Ever since I was a kid, the circus has held a mystical allure for me. Forget astronauts or rock stars; I craved the spotlight of the big top and the crowd’s roar as I (somewhat clumsily) attempted a triple somersault on the trapeze. Yeah, that dream went about as smoothly as a clown car full of runaway poodles.
My bedroom was a shrine to the circus. Posters of death-defying aerialists adorned the walls, and my collection of plastic clown noses rivaled a Mardi Gras parade supply closet. I practiced juggling (mainly resulting in bruises and broken lamps), and my attempts at unicycling resembled a drunken penguin on roller skates.
Why I Wanted to Join the Circus
One fateful day, a traveling circus rolled into town, its arrival heralded by a cacophony of calliope music and the faint smell of popcorn. This was it! My chance to escape the shackles of boring suburbia and trade textbooks for tightropes. I envisioned myself as the star attraction, “The Amazing [Your Name],” dazzling audiences with my (questionable) acrobatics and (slightly terrifying) magic tricks.
Fueled by circus dreams and a questionable sense of self-preservation, I marched up to my mom, eyes gleaming with the unbridled enthusiasm of a five-year-old hopped up on pixie sticks.
“Moooommmmm,” I pleaded, trembling with excitement, “can I run away and join the circus?!”
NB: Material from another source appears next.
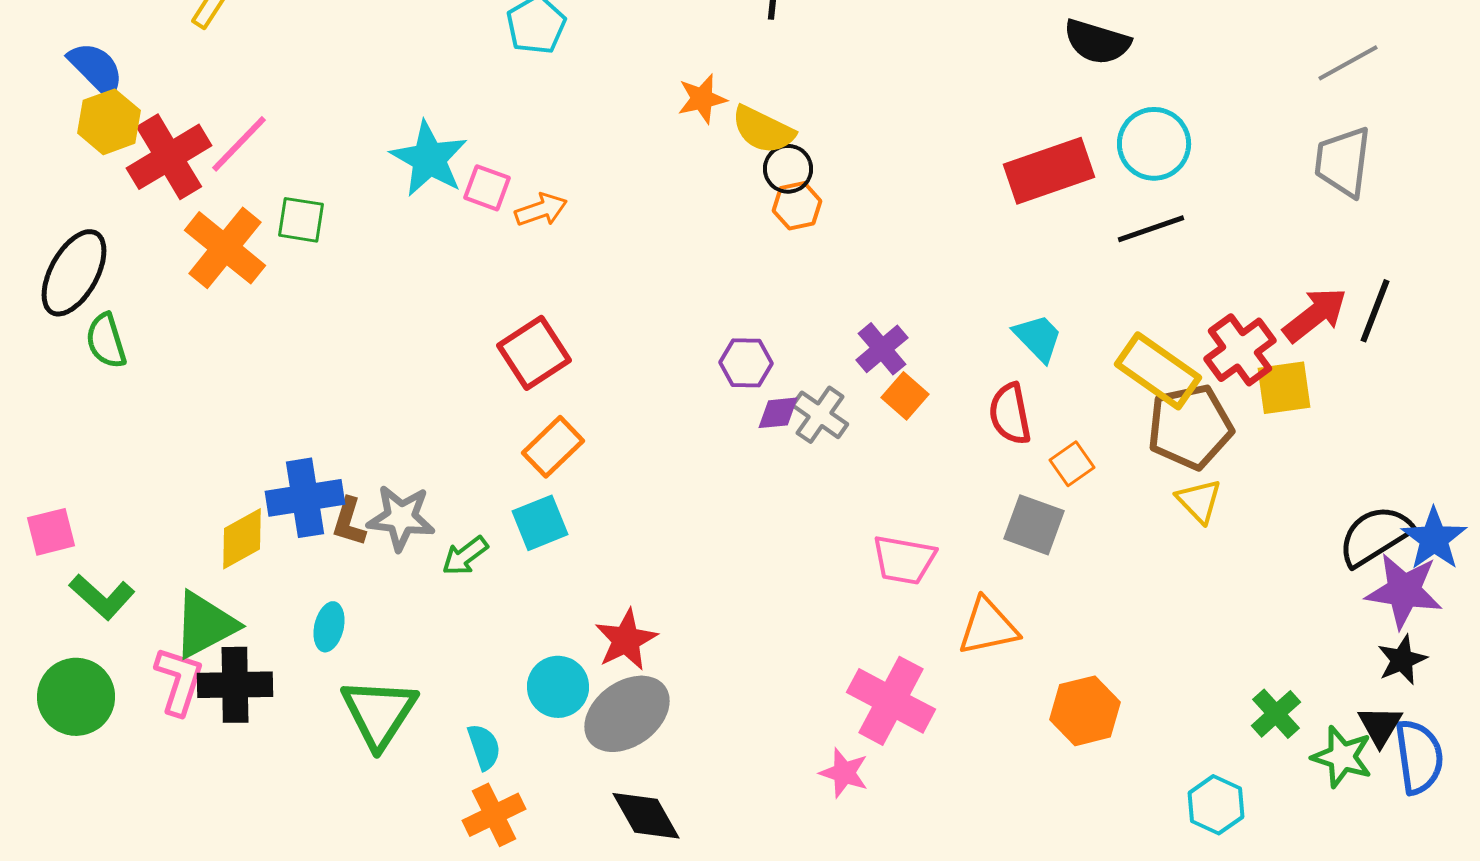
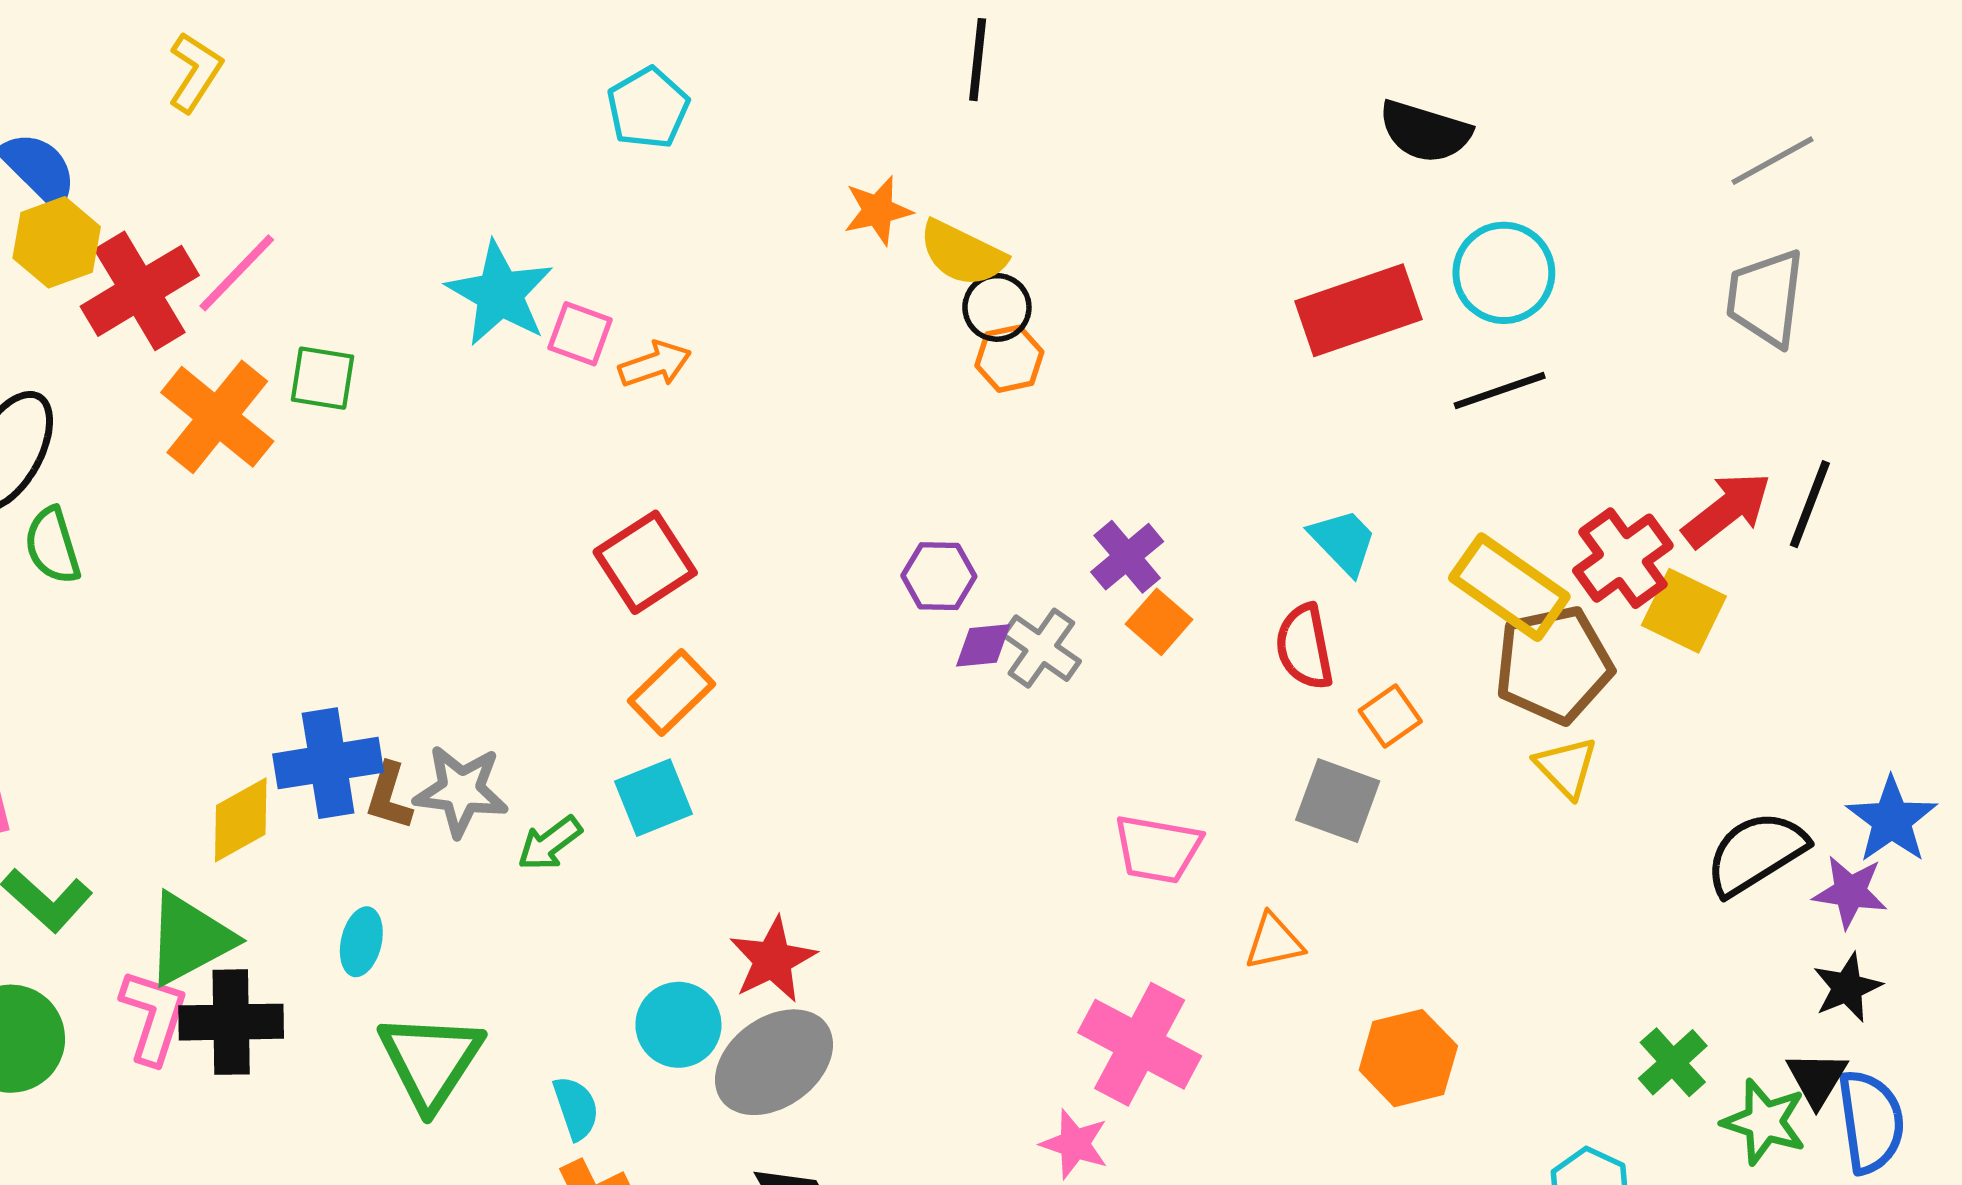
yellow square: (1284, 388) -> (1684, 611), turned 34
black semicircle: (1375, 536) -> (1756, 853), moved
purple star: (1404, 591) -> (1850, 892), size x0.7
orange triangle: (988, 627) -> (1274, 942), size x0.7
Mom’s are the voices of reason.
My mom, bless her practical soul, looked at me with the same expression, one reserved for a particularly enthusiastic plate of undercooked spaghetti. “Honey,” she said, her voice laced with the gentle firmness that only mothers possess, “you can barely tie your shoelaces, let alone swing from the rafters.”
Dejected, I slunk back to my room, dreams of juggling flaming batons dissolving into a puddle of self-pity. Maybe Suicidal Tendencies were right all along – perhaps I was the one who was institutionalized, trapped in a world devoid of high-wire acts and elephant rides.
Atypical Last Thoughts

Years later, I realized something while nursing a particularly embarrassing unicycle-related injury. The circus life might not have been for me (thank goodness for my mom’s unwavering faith in my shoelace-tying abilities), but the spirit of adventure, the desire to push boundaries and make people laugh – that stayed with me.
So, while I may never don a sequined leotard and walk a tightrope (primarily because of the aforementioned shoelace issue), I still find joy in the little acts of silliness, in the joy of making people smile. Maybe that’s enough. Perhaps that’s my kind of circus act – the one where I make a fool of myself, but at least I don’t have to wear a clown nose (most of the time).